We can also directly add this query in as a layer in QGIS using the “Load as new layer” feature. An excellent feature, and only requires you to select the primary key and geometry column. This allows us to visually check our results.

The query has worked as intended, but we have some strangely shaped polygons so the results are not what I had hoped.


We can see that one of the postcode polygons is missing from the selection because its centroid actually falls outside of itself.

Not to worry we have a better option than centroid for this query, which is ST_PointOnSurface. Details can be found on the Boundless PostGIS pages.

So lets try this.

SELECT  postcode_glasgow_nrs_rough.*

FROM postcode_glasgow_nrs_rough

JOIN district_borough_unitary_region

ON ST_intersects(ST_PointOnSurface(postcode_glasgow_nrs_rough.geom),district_borough_unitary_region.geom)

WHERE LIKE "%lasgow%"


Adding it in we see the results as expected.

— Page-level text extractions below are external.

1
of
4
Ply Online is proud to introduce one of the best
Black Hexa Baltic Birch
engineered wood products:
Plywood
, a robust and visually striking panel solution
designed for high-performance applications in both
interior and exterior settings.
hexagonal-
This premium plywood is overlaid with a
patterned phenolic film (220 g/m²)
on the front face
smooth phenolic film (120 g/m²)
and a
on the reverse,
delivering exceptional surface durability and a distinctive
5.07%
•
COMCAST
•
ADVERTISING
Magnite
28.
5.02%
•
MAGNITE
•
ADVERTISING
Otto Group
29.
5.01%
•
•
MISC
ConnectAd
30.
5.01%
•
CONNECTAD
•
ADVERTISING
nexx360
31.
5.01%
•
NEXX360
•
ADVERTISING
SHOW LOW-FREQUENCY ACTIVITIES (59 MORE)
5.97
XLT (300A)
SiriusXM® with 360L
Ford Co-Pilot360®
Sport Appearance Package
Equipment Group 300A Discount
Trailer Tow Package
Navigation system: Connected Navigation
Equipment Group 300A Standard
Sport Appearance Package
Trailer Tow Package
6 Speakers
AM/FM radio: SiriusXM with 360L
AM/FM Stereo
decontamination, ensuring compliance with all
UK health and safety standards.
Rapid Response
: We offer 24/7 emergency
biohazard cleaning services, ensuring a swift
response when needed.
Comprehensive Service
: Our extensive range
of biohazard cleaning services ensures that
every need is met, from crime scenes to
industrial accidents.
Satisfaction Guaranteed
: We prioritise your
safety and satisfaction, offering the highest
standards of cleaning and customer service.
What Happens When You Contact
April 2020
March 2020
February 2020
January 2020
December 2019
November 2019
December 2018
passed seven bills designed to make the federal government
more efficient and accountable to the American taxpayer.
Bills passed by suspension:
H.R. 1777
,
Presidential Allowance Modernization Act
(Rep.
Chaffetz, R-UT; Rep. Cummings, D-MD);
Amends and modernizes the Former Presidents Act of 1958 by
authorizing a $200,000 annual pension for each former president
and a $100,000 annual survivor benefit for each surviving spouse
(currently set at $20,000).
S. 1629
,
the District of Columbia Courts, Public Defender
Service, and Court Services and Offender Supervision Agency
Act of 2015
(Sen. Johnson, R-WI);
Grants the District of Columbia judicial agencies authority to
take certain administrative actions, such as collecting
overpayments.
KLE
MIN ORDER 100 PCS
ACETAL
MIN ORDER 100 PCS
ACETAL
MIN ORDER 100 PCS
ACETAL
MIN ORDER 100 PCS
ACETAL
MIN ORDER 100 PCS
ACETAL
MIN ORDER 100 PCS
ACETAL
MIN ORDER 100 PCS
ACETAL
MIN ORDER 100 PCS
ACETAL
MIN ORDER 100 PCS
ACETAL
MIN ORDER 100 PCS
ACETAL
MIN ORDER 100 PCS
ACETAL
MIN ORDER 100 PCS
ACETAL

So great we now have our data selected, but how do I get it out of SpatiaLite? We could wait for the “Load as new layer” to load in all the features, then save it as a shapefile, but for my query, while great for quick look, the “Load as new layer” was running quite slow and thus not an option.

So instead, we can simply create a new table in the database from our selection.

CREATE TABLE glasgow_postcode_nrs AS

SELECT  postcode_glasgow_nrs_rough.*

FROM postcode_glasgow_nrs_rough

JOIN district_borough_unitary_region

ON ST_intersects(ST_PointOnSurface(postcode_glasgow_nrs_rough.geom),district_borough_unitary_region.geom)

WHERE LIKE "%lasgow%";

Note the ; at the end. This creates a new table pretty quickly. And to get it to appear as a spatial table we simply register its geometry in the geometry column:

INSERT INTO geometry_columns VALUES ('glasgow_postcode_nrs', 'geom',6, 2, 27700, 0);

With the options being: Table name, Geometry column, Geometry (type 6 for polygon), dimensions, SRID, Spatial index boolean.

The table the appears in our browser.


And our final result.


I am loving the database integration in QGIS. It makes some workflows much easier and adds a wealth of new opportunities. Also the “Load as new layer” views are amazing, lots of possibilities.